It’s 9:05 a.m. on April 15. Kelsey Bell, a senior and editor-in-chief of the North Star, sits and listens to the names of six runner-ups for the National High School Journalist of the Year Award.
After Bell won Missouri State Journalist of the Year, Manfull decided to take her and a several other editors from the program to Spring Nationals in Seattle.
FHN Journalism Adviser Aaron Manfull, eight students from staff, and thousands of other students from all over the nation now sit with anticipation.
Wayna Polk, head of the Journalism Education Association Scholarship Committee, reads the judges’ assessment of the Journalist of the Year’s portfolio from the podium. There were strong elements of theme, color, and font, they note. Polk mentions a cyber awareness package in the portfolio. Some ears perk up. Bell had designed a cyber awareness section for the newspaper a few years ago. Then, remembering a lot of schools had covered cyberbullying, some slump back down. The announcer reads off other achievements.
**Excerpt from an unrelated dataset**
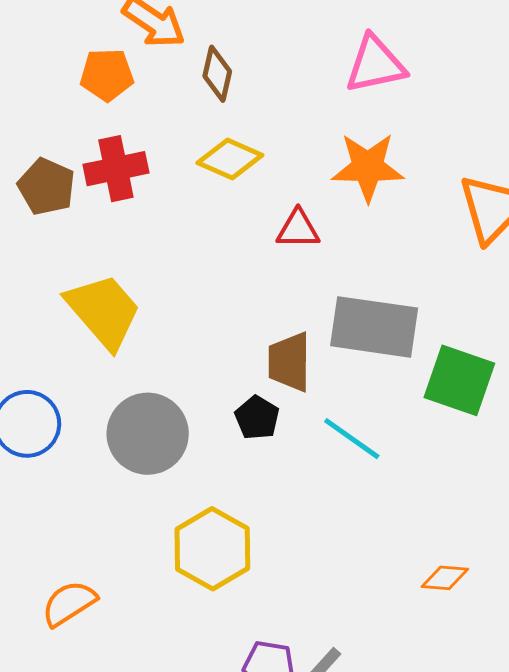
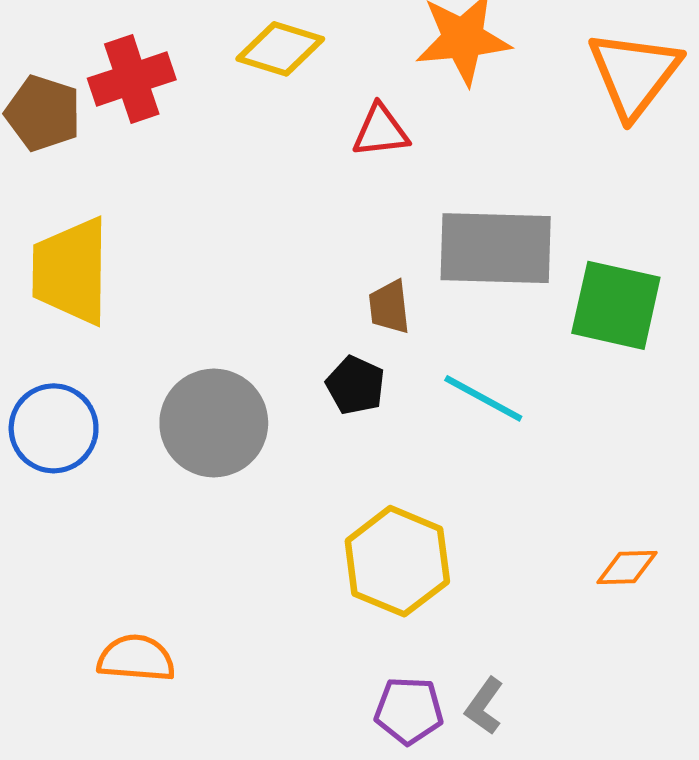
yellow trapezoid: (103, 311) -> (71, 271), moved, turned -132
brown trapezoid: (289, 362) -> (389, 307), size x0.7
yellow hexagon: (212, 549) -> (397, 561), moved
orange semicircle: (69, 603) -> (136, 658), turned 44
Then:
“Join me in congratulating the 2012 JEA High School Journalist of the Year, Kelsey Bell.”
Bell hears these words. Manfull hears these words. And so do the other eight. But the words don’t register.
At least not at first.
Then, it hits them and Bell doubles over and Manfull has tears in his eyes and the others on staff stumble up to their feet to clap.
“I was shocked, thrilled, surprised, excited and happy for her all at once,” Manfull said. “I just know how hard she worked and how she’s helped people, her peers in the room, and I was just really happy.”
This award means a lot not only to Bell but to the rest of FHN media department.
“It’s so cool that everyone works so hard all the time and I couldn’t be happier to share this exciting moment with everyone who helped me get there,” Bell said. “I really do think it was not just me, it was everyone in the program.”
Along with winning the title of Journalist of the Year, Bell received a $5,000 scholarship and the opportunity to speak at 2013 Spring Nationals in San Francisco.
“The scholarship money that goes with it is just incredible and will help her out with college expenses,” Manfull said. “Beyond that, I think it helps give her even more confidence of her amazing abilities and will help her get her foot in the door a few more places.”
Bell has plans to attend either the University of Ohio or Indiana this fall.
“I do know I want to be doing what I’m doing and it’s going to be sad to leave 026 but I’m ready to to go on and find a place in a different newspaper somewhere,” Bell said. “Hopefully it’s like 026. It won’t be the same but hopefully it will remind me of it.”